Für Regie, Buch und Kamera zeichnet sich dasselbe Team verantwortlich, wie beim ersten Franken-Tatort "Der Himmel ist ein Platz auf Erden". Regisseur und Autor Max Färberböck, inszenierte schon 1994 die allerersten Folgen von "Bella Block", für die er den Grimme-Preis bekam. Außerdem brachte er Filme wie "Aimée & Jaguar" (1999) und "Anonyma – Eine Frau in Berlin" (2008) in die Kinos.
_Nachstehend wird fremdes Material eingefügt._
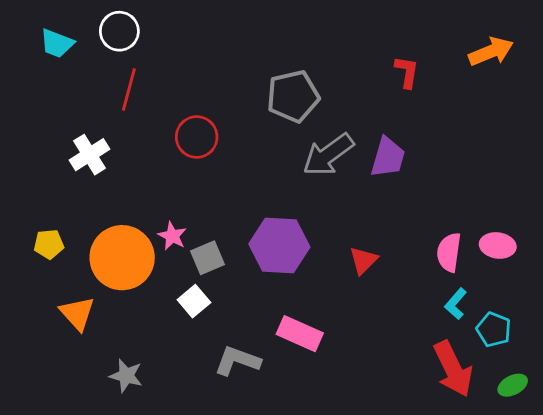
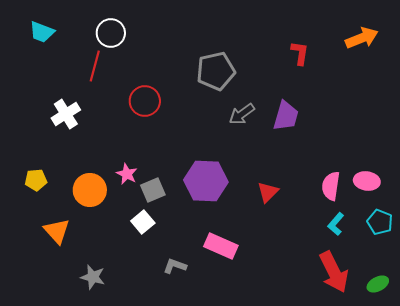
white circle: (119, 31) -> (111, 33), moved
gray arrow: (328, 155) -> (242, 114), size x0.7
orange circle: (122, 258) -> (90, 190), size x0.7
cyan pentagon: (494, 330) -> (380, 222), moved
gray L-shape: (237, 361) -> (175, 266), size x0.7

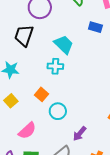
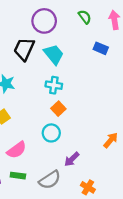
cyan trapezoid: (64, 45) -> (54, 54), moved
orange square: (41, 94) -> (58, 109), moved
In dieser Folge entwickelt sich vor allem Dagmar Manzel als Kommissarin Paula weiter. Insebsondere ihre Beziehung zu Felix vertieft sich: "Beide schätzen und respektieren sich, aber jeder von ihnen geht mit der selbstgewählten Einsamkeit anders um", so Manzel.
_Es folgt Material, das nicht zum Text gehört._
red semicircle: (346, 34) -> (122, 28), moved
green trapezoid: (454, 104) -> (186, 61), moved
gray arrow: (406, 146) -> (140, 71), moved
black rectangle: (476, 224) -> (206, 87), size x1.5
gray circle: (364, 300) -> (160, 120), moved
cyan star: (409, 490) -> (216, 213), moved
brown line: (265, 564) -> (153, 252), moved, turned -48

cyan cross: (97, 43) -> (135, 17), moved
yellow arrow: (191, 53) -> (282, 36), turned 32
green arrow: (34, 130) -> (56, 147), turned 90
Mit dabei ist außerdem die österreichische Schauspielerin Ursula Strauss ("Meine fremde Freundin" und GOKA-Kandidat 2017 "Die Stille danach"), die die Rolle der Witwe Leitner übernimmt. Strauss erhielt in den letzten zwei Jahren jeweils als beliebteste Schauspielerin Kino/TV-Film den österreichischen Fernseh- und Filmpreis "Romy".

GOKA-Kritik

Insgesamt ist dieser Krimi szenisch sehr finster gehalten, bisweilen sogar so dunkel, dass sich kaum etwas erkennen lässt. Aber nach und nach bringt dieser "Tatort" im wahrsten Sinne des Wortes Licht in die Dunkelheit. Das Versteck des Ziehsohns Ahmad wird zunächst komplett schwarz gezeigt und dann von Einstellung zu Einstellung heller und schließlich enthüllt.
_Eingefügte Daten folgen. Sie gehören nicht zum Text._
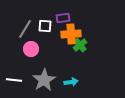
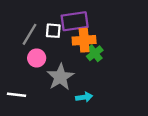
purple rectangle: (63, 18) -> (75, 21), size x1.6
gray star: (44, 80) -> (60, 77), moved

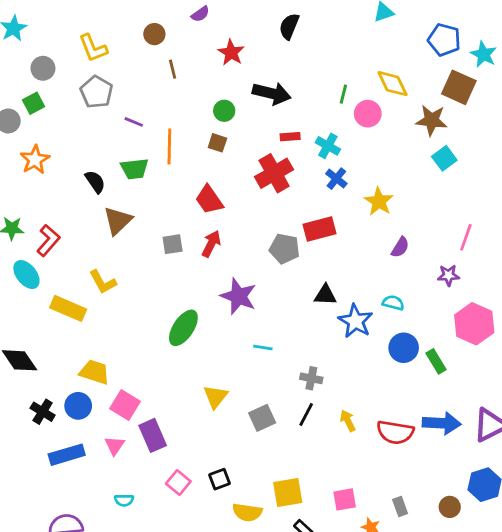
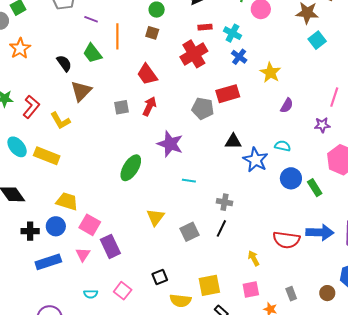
green trapezoid: (135, 169) -> (93, 53), turned 60
cyan ellipse: (26, 275) -> (17, 147), moved
yellow L-shape: (103, 282) -> (60, 121), moved
black cross: (43, 412) -> (30, 231), turned -30
yellow arrow: (348, 421) -> (254, 258), moved
pink square: (178, 482) -> (123, 291), moved

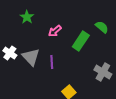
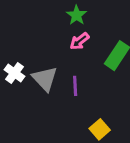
green star: (27, 17) -> (77, 15), moved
Wenngleich man das künstlerische Handwerk des Filmes loben kann, so wird der traditionelle "Tatort"-Gucker mit dieser düsteren Atmosphäre und den kammerspielartigen Dialogen bisweilen überfordert sein. Die Ermittler philosophieren zum Beispiel bei einer knapp drei minütigen Autofahrt über ihre Einsamkeit ("Unser Leben ist ein schwarzer Raum"). Es ist nur diesen beiden gestandenen Schauspielern zu verdanken, dass solche Szenen nicht zu langatmig wirken.

Es ist kein Krimi für Menschen, die auf schnelle Action stehen, sondern für Zuschauer, die die leisen Zwischentöne und eine komplexe Erzählweise bevorzugen. Am Ende nimmt der "Tatort" noch ein Mal Fahrt auf und Manzel darf ihr gesamtes schauspielerisches Könnnen an den Tag legen.